Material for the task —
# # #

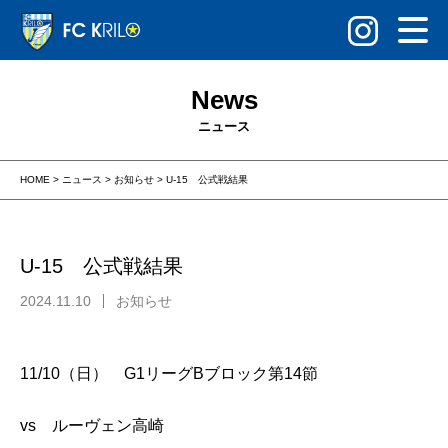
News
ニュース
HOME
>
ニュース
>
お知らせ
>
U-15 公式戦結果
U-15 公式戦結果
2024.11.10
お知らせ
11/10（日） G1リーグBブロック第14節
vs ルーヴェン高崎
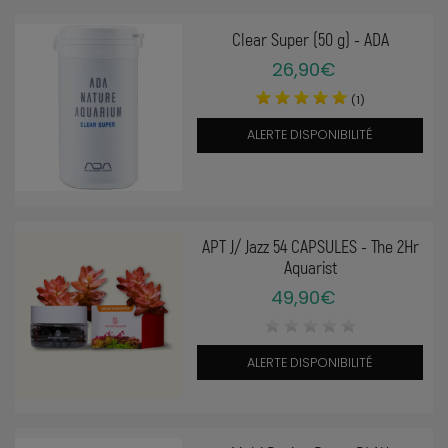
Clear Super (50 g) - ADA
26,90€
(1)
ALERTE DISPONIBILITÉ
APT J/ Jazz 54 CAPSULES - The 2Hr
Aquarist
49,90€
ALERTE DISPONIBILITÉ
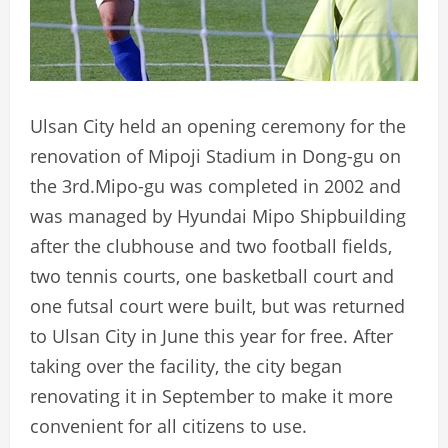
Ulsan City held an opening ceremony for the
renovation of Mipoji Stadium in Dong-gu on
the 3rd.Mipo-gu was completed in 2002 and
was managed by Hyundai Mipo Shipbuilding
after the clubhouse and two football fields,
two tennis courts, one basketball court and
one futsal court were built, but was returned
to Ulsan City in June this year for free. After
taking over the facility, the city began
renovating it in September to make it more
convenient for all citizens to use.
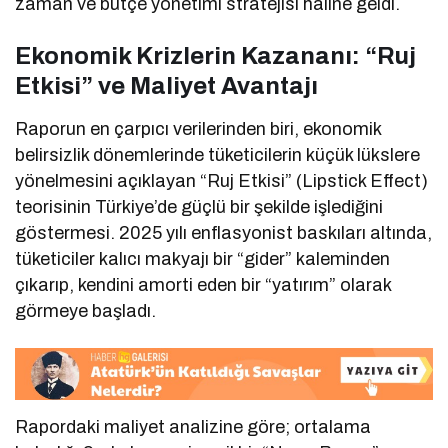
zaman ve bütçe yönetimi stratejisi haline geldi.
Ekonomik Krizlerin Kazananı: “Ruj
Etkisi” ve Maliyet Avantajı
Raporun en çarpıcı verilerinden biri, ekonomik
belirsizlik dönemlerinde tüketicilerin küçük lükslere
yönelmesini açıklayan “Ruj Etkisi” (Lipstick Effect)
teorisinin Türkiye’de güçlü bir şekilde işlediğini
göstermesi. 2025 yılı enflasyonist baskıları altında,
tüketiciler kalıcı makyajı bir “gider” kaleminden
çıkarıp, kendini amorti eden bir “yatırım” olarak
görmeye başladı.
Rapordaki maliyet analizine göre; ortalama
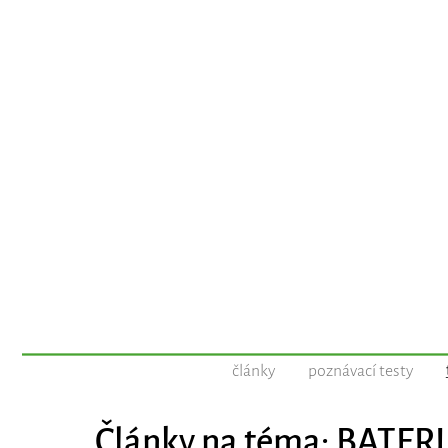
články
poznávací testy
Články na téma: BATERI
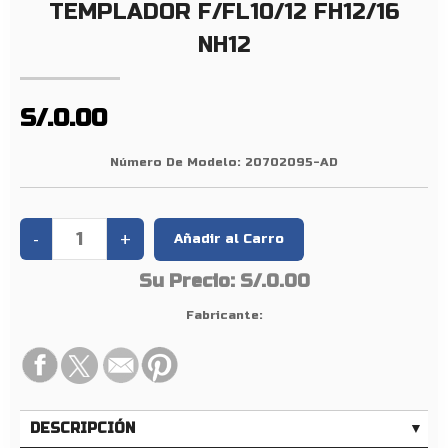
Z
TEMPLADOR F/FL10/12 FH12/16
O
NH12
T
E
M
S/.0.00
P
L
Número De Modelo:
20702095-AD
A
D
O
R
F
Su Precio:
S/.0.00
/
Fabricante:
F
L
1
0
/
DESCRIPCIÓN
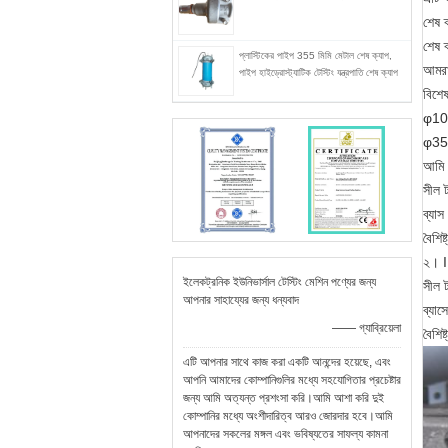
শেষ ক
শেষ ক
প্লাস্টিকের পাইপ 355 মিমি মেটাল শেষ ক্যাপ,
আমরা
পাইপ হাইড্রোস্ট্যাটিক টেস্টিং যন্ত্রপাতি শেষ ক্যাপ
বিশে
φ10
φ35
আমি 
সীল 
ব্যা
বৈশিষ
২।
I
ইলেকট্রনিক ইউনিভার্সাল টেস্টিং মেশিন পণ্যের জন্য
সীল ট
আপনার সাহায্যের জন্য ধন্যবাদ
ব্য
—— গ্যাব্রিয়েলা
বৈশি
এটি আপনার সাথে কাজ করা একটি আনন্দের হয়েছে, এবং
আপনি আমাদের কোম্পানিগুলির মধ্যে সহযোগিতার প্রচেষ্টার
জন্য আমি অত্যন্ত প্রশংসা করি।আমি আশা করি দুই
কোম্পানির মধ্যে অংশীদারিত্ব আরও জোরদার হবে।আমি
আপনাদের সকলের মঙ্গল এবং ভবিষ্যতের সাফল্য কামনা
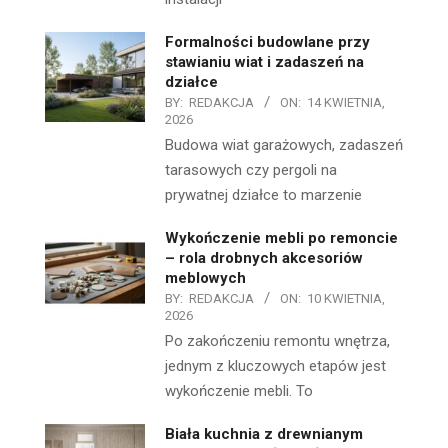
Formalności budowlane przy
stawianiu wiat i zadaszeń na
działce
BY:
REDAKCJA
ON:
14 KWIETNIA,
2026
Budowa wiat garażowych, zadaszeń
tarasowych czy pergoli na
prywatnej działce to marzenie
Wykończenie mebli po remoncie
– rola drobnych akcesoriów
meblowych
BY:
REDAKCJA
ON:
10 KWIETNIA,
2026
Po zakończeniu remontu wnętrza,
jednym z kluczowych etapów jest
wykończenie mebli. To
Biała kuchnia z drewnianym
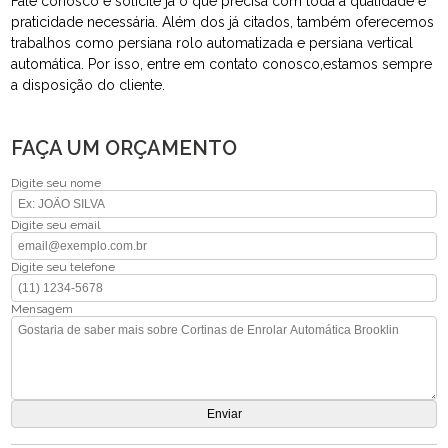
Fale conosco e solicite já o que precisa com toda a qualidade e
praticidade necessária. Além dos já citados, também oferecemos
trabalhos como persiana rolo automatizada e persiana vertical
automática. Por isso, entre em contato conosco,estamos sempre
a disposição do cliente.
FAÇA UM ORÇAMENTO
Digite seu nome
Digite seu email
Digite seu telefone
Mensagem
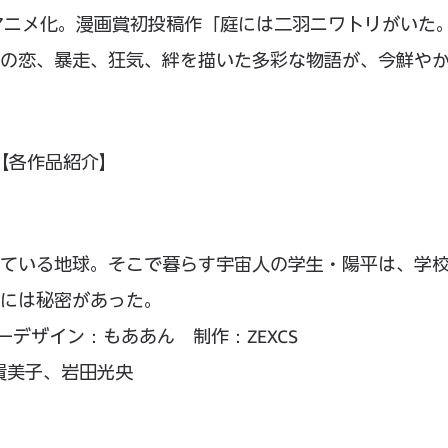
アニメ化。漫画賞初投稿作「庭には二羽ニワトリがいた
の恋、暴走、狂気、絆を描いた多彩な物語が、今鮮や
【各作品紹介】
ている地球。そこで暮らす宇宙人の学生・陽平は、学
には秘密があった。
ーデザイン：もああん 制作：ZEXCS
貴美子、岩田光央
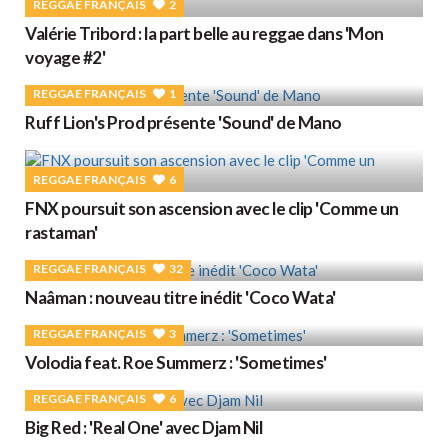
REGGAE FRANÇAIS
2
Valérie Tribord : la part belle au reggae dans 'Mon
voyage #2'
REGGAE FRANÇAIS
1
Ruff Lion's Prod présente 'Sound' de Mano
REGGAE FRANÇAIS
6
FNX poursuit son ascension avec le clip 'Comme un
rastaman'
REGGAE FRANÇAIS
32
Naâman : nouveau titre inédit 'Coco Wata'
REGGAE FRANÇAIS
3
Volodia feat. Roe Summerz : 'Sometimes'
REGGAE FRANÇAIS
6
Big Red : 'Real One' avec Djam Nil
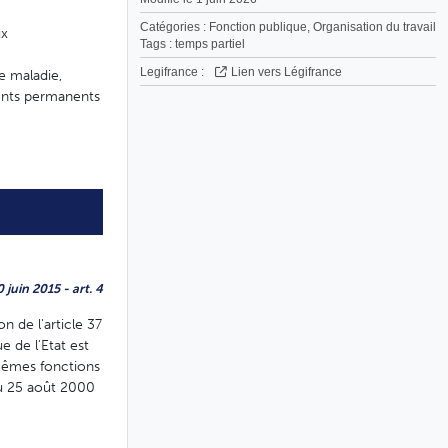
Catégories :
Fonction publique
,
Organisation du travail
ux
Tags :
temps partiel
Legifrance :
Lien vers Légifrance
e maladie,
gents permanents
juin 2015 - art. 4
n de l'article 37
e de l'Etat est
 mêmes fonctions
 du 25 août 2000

# # #

Task — Of the lines above, copy each one that contains the word "court".

Problem solution —
two tennis courts, one basketball court and
one futsal court were built, but was returned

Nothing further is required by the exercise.